Lt. Gen. Lamidi Adeosun being introduced to President Muhammadu Buhari at Aso Rock after his new rank in 2019. Military analysts and political observers say Major General Hakeem Otiki’s travails may not be unconnected with who succeeds Lt. General Tukur Yusuf Buratai as the Chief of Army Staff. Photo: Google

The NEWSMAN had learnt that the rift between the two generals was over who would succeed Tukur Buratai as Chief of Army Staff as many were not comfortable with the unblemished records of General Otiki as “a highly accomplished, disciplined and no-nonsense officer”, one army source in the know of the scheme said.

Recall that President Buhari had in July 2019 promoted Adeosun to the rank of lieutenant-general — same rank as Buratai, placing him in good stead to become Nigeria’s next Chief of Army Staff. That move was seen as a quick action by the incumbent army chief to create a public perception that even if Adeosun was not appointed as Chief of Army Staff, he would have risen to the zenith of his career more than Maj. Gen. Otiki. Adeosun is one of the closest aides to army chief Buratai.

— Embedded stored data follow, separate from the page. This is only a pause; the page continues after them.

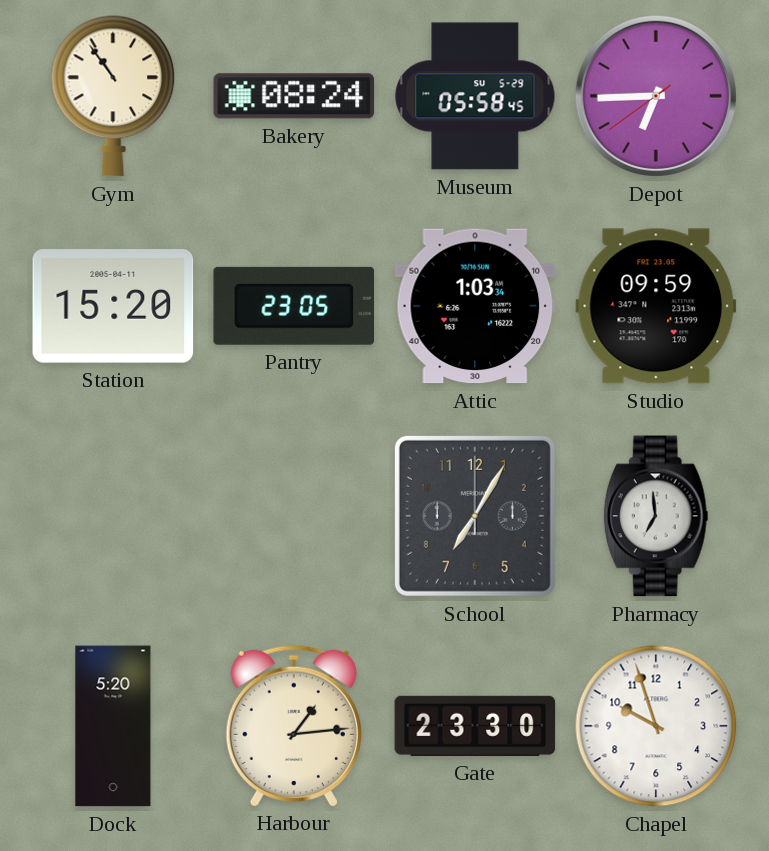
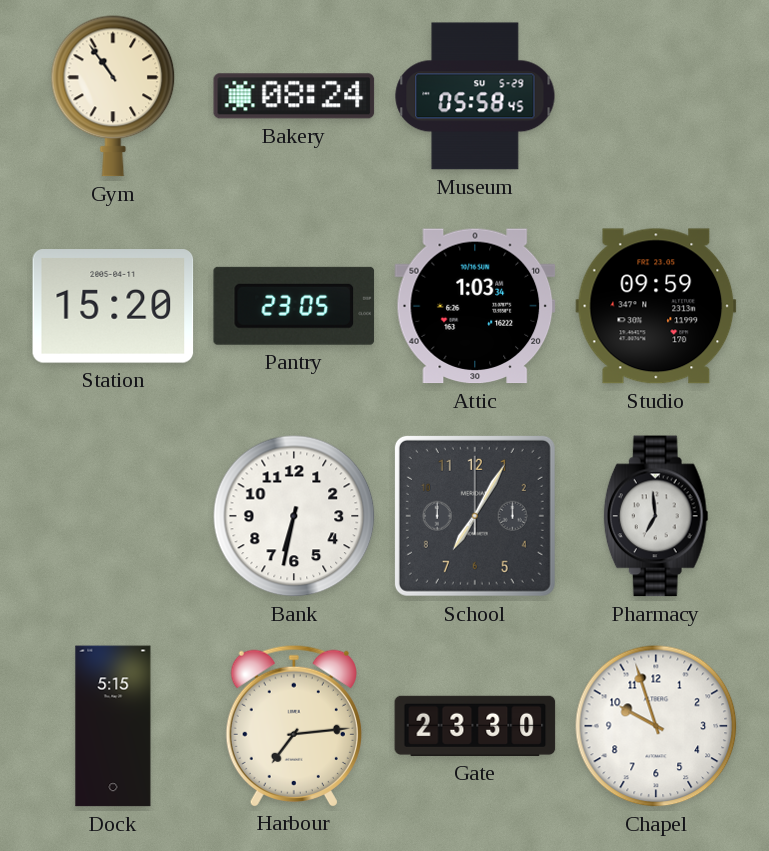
Depot: 6:44 -> none
Bank: none -> 6:32
Dock: 5:20 -> 5:15
Harbour: 1:14 -> 7:14
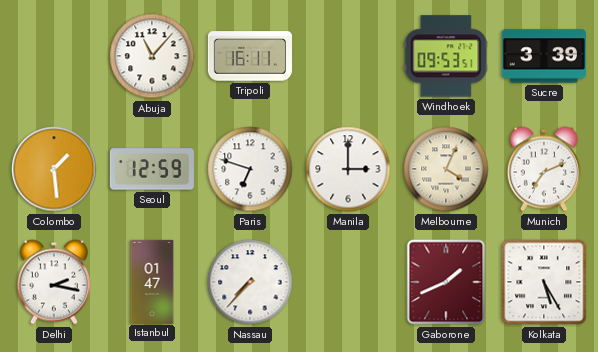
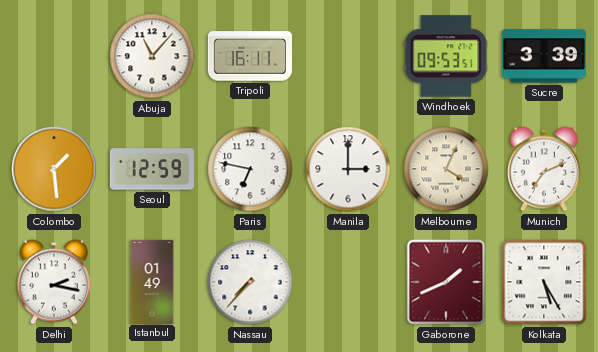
Paris: 6:48 -> 6:47
Istanbul: 01:47 -> 01:49
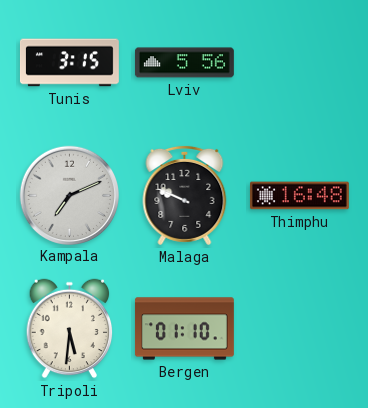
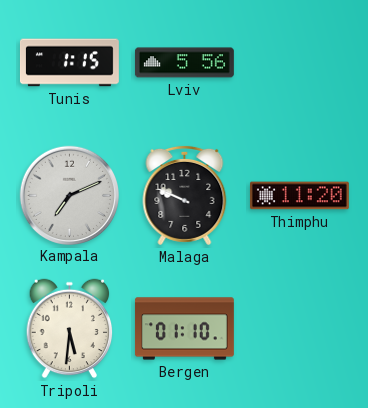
Tunis: 3:15 -> 1:15
Thimphu: 16:48 -> 11:20
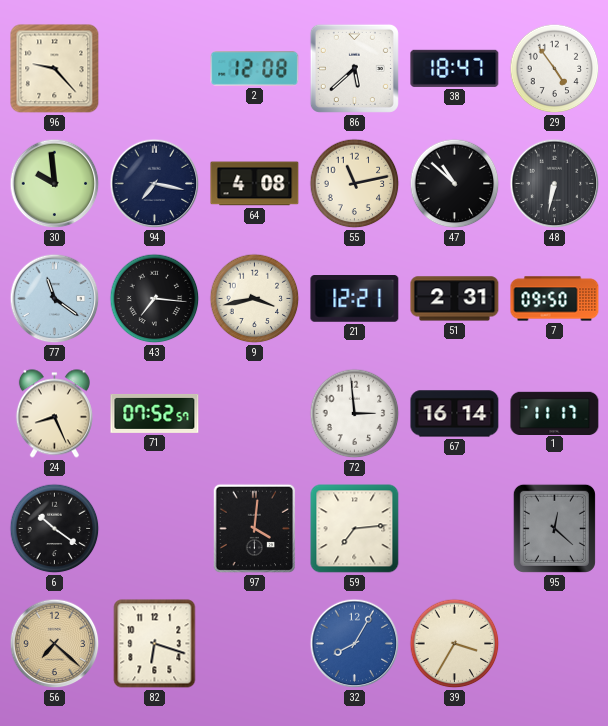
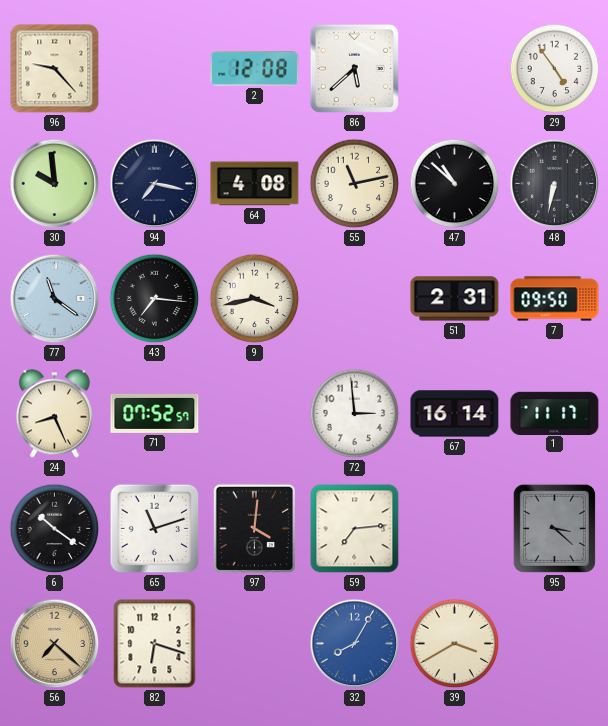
38: 18:47 -> none
21: 12:21 -> none
65: none -> 11:12
95: 12:22 -> 3:22
39: 3:35 -> 3:40
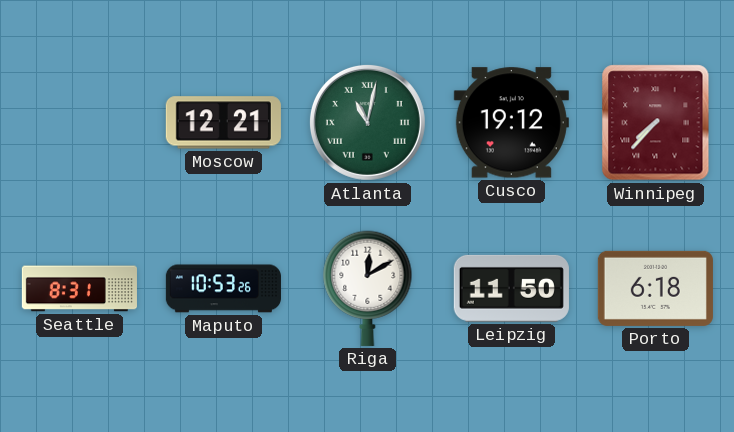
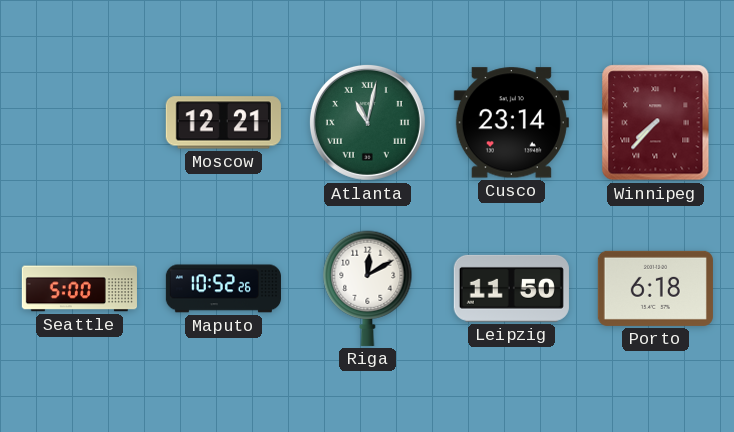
Cusco: 19:12 -> 23:14
Seattle: 8:31 -> 5:00
Maputo: 10:53 -> 10:52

But many observers have wondered why wonder why Adeosun and Otiki could have allowed outsiders to ruin what was “once an excellent relationship between two brothers from the same region”, a military insider said. Both men are from the Yoruba tribe in Southwest Nigeria.

Analysts have also wondered why top political, traditional and influential leaders from the Southwest especially in the ruling All Progressives Congress (APC) including APC National Leader, Asiwaju Bola Ahmed Tinubu did not intervene in the rift between the two brothers before the unfortunate saga that Maj. Gen. Otiki found himself involved in with the abscondment of monies by soldiers under his command which some observers said was a trap set up for the Lagos-born General Otiki who is also a prince in the Ikorodu kingdom.

As the Nigerian Army Council is set to review the sentencing of Major General Hakeem Oladapo Otiki in September this year, it is left to be seen whether the Southwest leaders and other influential Nigerians would intervene or not to save one of the army’s finest officers through a more justifiable punishment system than the current “disgrace and dishonour” slammed on Otiki.